I wonder how we could improve decorator for methods. We must meet the following constraints:

• to add specific properties to the whole function, currently in typing only decorators are used, so it should be decorator,
• we should not introduce runtime change,
• we cannot bind function to the real name (no way of declaring a type for a method without adding the method to the class)
• we cannot express methods as Callable - unspecified and inconsistent behavior between type-checkers

So I was thinking : Is there any precedent in a native Python where we bind a function to another name? Actually, yes - property.setter. In a runtime, there is of course a descriptor mechanism used, but we can only take from this example how to write such decorator.
Next, we must bind to some irrelevant name - for this purpose, it may be used any name, but I propose to use a _ character - it is frequently used to mark an irrelevant name.
Finally, we must still define a method name for type-checker - we may use here a property setter example - let’s define the method name as an attribute access on the decorator:

class ClassWithOptionalMethods:
    @not_required.function_name
    def _(self, a: int, /, b: str, *, c: str) -> int: ...

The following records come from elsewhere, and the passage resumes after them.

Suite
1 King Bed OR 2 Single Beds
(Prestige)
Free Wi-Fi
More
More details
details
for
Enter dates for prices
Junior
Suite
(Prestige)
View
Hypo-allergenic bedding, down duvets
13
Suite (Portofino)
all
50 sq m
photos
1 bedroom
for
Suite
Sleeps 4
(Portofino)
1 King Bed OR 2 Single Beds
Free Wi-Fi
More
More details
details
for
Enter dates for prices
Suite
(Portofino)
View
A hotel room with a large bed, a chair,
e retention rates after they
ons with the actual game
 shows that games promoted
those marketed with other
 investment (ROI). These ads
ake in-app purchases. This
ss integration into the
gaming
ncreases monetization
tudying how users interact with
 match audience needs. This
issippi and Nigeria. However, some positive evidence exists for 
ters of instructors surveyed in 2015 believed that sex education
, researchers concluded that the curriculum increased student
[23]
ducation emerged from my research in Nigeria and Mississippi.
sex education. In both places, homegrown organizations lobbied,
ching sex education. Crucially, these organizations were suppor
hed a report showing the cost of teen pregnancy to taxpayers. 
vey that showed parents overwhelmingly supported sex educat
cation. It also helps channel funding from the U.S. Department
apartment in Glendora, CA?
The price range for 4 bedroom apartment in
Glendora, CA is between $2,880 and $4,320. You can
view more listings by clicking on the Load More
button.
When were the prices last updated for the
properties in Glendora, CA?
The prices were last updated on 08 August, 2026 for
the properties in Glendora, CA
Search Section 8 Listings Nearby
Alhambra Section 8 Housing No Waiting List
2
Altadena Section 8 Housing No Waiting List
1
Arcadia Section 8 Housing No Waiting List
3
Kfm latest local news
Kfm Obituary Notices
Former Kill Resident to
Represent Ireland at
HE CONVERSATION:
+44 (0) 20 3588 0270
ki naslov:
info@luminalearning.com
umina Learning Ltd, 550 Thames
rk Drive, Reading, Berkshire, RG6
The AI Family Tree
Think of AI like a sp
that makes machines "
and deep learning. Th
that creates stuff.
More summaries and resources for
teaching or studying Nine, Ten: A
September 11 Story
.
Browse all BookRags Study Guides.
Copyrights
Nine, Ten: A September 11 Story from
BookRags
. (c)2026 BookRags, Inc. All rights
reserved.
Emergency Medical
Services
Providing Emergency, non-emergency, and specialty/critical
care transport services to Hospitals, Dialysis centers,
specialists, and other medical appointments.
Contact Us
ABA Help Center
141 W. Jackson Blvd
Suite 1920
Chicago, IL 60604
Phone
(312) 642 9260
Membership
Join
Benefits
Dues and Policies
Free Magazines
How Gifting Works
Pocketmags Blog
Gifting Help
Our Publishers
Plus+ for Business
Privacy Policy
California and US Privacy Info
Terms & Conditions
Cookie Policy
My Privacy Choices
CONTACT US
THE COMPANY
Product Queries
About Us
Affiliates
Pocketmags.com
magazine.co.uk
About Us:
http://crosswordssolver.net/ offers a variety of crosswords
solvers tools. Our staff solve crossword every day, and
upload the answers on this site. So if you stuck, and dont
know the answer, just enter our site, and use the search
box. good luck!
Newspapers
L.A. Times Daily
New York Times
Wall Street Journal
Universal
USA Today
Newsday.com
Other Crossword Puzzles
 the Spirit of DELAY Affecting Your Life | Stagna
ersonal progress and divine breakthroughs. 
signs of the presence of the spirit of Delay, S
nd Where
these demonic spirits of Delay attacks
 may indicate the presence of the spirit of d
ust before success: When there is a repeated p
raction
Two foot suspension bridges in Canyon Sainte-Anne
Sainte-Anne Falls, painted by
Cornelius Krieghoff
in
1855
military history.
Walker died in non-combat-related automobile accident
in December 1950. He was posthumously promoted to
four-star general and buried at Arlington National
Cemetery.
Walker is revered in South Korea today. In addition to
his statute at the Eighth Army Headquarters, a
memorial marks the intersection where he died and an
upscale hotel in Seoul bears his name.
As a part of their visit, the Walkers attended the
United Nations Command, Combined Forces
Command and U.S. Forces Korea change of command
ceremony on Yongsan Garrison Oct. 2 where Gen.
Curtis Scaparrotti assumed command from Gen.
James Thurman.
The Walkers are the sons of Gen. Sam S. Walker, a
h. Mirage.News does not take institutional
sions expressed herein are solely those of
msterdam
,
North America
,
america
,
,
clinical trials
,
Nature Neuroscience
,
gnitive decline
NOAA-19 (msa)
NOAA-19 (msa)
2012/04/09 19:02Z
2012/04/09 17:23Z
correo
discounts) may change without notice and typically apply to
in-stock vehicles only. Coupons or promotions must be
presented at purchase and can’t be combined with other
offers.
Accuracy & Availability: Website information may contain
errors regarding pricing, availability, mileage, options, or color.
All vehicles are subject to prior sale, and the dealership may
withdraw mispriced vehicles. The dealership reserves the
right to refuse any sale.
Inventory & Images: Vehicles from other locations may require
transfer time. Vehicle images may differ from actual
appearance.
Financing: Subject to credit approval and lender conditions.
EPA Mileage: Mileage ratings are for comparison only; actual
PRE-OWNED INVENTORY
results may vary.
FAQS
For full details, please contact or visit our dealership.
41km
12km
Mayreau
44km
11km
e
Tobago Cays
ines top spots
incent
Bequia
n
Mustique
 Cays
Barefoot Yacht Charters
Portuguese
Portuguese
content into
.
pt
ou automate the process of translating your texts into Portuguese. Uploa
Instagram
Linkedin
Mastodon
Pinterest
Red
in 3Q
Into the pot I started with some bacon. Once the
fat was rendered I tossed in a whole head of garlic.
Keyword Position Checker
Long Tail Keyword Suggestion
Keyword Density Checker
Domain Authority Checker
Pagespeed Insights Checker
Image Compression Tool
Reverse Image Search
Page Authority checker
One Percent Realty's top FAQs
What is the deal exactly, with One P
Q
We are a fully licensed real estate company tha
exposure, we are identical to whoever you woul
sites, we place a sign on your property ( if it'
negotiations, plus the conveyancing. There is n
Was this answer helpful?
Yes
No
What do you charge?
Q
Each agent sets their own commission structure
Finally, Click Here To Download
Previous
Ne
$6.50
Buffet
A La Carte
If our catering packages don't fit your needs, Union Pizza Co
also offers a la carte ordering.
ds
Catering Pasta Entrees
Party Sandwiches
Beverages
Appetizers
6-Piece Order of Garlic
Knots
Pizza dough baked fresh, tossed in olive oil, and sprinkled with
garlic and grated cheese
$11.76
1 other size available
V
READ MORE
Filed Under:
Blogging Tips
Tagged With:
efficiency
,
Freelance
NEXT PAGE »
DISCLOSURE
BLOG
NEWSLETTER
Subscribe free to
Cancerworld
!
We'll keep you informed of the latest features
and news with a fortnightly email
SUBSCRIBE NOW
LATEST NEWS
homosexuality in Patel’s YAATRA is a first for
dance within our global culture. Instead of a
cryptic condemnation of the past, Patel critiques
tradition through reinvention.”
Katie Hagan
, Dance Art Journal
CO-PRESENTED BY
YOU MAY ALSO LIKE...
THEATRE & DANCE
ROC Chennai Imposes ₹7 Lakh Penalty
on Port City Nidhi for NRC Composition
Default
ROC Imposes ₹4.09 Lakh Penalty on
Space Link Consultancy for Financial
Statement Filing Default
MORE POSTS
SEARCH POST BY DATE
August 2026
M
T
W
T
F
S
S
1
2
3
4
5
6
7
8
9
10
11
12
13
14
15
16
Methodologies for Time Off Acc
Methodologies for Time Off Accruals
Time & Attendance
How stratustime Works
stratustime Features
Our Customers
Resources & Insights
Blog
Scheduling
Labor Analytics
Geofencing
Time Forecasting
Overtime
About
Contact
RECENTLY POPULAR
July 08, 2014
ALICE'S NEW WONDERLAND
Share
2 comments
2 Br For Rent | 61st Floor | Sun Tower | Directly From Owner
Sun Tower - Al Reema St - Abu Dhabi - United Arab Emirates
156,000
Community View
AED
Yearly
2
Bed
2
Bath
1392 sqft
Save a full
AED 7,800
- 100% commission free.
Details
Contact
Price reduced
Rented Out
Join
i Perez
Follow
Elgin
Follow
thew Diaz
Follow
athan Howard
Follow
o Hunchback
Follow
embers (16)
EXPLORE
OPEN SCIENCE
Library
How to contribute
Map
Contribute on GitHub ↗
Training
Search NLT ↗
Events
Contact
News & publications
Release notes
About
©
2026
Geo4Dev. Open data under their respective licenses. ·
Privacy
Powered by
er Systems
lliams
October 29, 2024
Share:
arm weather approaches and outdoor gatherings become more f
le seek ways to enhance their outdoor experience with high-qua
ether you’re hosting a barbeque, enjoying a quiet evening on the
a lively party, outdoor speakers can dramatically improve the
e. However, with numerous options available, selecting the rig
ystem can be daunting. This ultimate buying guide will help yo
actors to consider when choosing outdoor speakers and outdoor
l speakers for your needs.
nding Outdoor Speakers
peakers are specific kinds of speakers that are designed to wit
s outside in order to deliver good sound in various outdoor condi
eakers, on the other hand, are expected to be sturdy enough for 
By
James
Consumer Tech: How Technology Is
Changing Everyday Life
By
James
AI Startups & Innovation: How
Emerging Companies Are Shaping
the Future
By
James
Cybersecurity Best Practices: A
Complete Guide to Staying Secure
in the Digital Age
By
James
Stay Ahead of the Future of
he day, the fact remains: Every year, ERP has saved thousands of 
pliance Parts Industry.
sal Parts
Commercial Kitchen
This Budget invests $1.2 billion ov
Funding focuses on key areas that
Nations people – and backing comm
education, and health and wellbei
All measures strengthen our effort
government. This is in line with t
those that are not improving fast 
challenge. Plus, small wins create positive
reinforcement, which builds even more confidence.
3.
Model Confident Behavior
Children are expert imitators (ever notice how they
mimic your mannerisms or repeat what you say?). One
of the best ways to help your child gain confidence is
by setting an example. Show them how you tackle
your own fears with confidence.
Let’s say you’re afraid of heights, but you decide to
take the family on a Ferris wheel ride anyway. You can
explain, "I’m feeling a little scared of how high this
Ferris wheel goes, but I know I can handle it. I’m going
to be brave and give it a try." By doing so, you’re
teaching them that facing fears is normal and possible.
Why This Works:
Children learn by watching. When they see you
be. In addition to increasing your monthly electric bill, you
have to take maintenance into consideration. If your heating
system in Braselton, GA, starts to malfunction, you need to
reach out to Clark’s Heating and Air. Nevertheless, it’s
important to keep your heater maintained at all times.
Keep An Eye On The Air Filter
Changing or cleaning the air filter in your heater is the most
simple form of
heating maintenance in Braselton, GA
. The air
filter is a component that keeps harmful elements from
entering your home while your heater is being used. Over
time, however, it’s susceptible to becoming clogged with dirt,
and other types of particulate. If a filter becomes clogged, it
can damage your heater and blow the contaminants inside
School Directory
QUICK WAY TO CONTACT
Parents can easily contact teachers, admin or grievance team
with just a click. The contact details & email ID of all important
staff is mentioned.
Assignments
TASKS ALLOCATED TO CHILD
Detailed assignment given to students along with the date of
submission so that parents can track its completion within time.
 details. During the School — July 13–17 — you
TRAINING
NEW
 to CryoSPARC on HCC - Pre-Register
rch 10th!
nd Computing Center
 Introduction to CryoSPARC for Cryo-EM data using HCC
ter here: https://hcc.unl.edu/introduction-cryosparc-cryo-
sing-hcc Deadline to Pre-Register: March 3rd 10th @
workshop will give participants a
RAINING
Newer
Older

    @not_required.another_function
    def _(self) -> None: ...

(alternatively, maybe use a factory decorator with a string argument @not_required('function_name')?)

This solution allows us to define function:

• with parameter kinds (positional/keyword) and type annotations,
• function_name is not bound (although there may be leftover as function _),
• no runtime change required.

The only incompatibility I see here is when somebody already has a method named _ and the method is meaningful. But as a workaround, the already present method may be defined as the last one (some type-checkers (pyright) may report error if a method is defined twice, but it turns out that _ in current implementation is an exception to this rule!)

I am also afraid that

When you add a new NotRequired attribute to Proto class, you also need to search all classes that are used in place of Proto argument to add this declaration. It is not scalable and probably will be introducing many unnecessary errors (runtime will not care about new, not required attributes, but type checker will raise an error).

I tried to come up with something smart here, but every time I ended up with the same solution as Danny proposed

This might be pretty tricky to implement in a typechecker, but if it’s optional behavior and the default just leaves accesses unsafe that could be OK?

Yeah, I guess the problem is most classes aren’t final. If we were like Kotlin and classes were final by default then this change wouldn’t have as much friction.